Verzoeker en zijn ex-echtgenote hebben drie kinderen. Na een melding van een ex-partner van vader stelt het AMK van BJZ Noord-Holland onderzoek in. Daarbij wordt onder meer gekeken naar de situatie bij verzoeker thuis.
In de conclusie van het onderzoek wordt geen expliciete conclusie getrokken over het al dan niet gepleegd zijn van seksueel misbruik. Hierover gaat de eerste klacht.
Tijdens het onderzoek van de Nationale ombudsman heeft de rechter zich in het kader van de Wbp uitgesproken over de conclusie van het AMK-rapport. De rechter heeft bepaald dat de passage in de conclusie, waarin geen duidelijke conclusie wordt getrokken, uit het AMK-rapport geschrapt moet worden. BJZ Noord-Holland heeft de passage inmiddels geschrapt. De Nationale ombudsman vindt dat BJZ Noord-Holland met de weigering om de passage aan te passen voordat dit door de rechter was bepaald, niet heeft voldaan aan het redelijkheidsvereiste.
Nadat er een ondertoezichtstelling is uitgesproken voert BJZ Gelderland deze uit. De tweede klacht richt zich op de uitvoering van de ondertoezichtstelling. Verzoeker is van mening dat BJZ zich vanaf de start daarvan heeft laten leiden door het door hem betwistte AMK-rapport. Hij heeft het idee dat er sprake is geweest van vooringenomenheid.
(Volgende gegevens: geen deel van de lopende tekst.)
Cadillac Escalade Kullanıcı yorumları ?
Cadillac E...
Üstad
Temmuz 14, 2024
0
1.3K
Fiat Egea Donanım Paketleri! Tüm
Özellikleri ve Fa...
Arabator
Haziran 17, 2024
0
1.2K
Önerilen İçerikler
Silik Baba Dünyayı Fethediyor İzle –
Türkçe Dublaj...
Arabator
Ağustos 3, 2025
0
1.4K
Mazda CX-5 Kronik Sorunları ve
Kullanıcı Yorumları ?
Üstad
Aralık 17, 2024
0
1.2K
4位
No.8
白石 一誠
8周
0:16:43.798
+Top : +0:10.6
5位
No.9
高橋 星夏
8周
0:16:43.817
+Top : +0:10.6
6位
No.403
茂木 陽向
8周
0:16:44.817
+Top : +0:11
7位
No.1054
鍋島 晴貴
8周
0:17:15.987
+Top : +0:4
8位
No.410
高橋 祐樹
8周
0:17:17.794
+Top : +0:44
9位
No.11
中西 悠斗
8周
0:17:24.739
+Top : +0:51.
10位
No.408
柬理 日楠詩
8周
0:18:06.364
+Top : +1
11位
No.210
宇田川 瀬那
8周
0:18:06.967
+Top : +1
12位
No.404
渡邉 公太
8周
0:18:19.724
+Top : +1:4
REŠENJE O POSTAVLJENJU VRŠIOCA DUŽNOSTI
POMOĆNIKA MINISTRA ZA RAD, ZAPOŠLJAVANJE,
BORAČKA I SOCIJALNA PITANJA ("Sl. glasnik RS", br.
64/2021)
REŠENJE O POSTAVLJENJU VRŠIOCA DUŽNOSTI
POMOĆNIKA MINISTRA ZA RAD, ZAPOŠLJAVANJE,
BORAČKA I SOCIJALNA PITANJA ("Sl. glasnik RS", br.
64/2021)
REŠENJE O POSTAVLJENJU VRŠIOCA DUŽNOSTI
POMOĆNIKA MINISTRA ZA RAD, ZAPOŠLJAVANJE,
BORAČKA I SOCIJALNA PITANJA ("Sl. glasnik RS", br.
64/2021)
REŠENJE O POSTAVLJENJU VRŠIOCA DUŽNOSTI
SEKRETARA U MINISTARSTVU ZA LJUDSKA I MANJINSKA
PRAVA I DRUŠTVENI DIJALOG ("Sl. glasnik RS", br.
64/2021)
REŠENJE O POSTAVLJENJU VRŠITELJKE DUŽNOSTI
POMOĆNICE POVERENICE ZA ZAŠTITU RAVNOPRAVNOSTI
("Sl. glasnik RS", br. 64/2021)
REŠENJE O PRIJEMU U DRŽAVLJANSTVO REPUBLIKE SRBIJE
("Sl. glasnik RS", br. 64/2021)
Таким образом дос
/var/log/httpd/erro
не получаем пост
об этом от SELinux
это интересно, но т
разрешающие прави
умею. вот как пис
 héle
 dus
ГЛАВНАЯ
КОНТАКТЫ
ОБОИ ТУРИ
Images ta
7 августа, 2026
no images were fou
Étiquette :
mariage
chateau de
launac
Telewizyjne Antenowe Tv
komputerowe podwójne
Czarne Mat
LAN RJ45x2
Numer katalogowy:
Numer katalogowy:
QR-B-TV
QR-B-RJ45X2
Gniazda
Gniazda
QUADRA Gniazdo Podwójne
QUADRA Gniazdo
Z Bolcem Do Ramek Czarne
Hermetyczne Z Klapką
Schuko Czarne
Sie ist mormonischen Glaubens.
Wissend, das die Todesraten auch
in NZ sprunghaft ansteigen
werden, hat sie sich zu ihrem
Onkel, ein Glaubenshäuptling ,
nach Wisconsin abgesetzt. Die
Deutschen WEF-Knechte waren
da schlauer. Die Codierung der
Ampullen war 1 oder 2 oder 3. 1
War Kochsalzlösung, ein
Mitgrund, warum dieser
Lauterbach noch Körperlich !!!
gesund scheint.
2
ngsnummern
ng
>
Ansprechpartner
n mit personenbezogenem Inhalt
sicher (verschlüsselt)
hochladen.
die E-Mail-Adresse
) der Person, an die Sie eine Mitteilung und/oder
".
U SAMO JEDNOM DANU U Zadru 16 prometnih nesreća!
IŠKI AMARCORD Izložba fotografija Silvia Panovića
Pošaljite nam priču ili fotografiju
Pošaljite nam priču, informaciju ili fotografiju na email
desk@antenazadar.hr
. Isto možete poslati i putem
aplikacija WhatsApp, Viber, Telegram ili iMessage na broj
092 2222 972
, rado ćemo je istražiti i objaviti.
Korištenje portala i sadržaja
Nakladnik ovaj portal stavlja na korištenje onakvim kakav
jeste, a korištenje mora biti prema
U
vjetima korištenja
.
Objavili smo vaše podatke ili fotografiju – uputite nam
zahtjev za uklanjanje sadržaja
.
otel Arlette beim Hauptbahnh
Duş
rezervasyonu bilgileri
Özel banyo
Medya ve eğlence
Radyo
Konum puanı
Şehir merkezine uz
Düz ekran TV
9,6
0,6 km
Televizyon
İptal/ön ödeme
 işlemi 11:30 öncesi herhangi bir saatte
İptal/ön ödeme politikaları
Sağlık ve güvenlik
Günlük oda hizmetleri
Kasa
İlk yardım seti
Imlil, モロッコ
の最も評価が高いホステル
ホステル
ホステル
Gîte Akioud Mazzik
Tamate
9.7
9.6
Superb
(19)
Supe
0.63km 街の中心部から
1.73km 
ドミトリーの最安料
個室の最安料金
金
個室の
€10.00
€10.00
De Nationale ombudsman vindt dat BJZ onvoldoende oog heeft gehad voor de bezwaren van verzoeker tegen het AMK-rapport, dat mede als basis diende voor het plan van aanpak. Daarnaast heeft BJZ onvoldoende aan verzoeker duidelijk gemaakt dat het geen partij was, maar handelde in het belang van de kinderen. Hiermee is de schijn van partijdigheid gewekt.
De Nationale ombudsman heeft BJZ Gelderland de aanbeveling gedaan om te bezien of er stukken in het dossier aanpassing behoeven nu zowel de rechter als de Nationale ombudsman zich hebben uitgesproken over de conclusie in het AMK-rapport.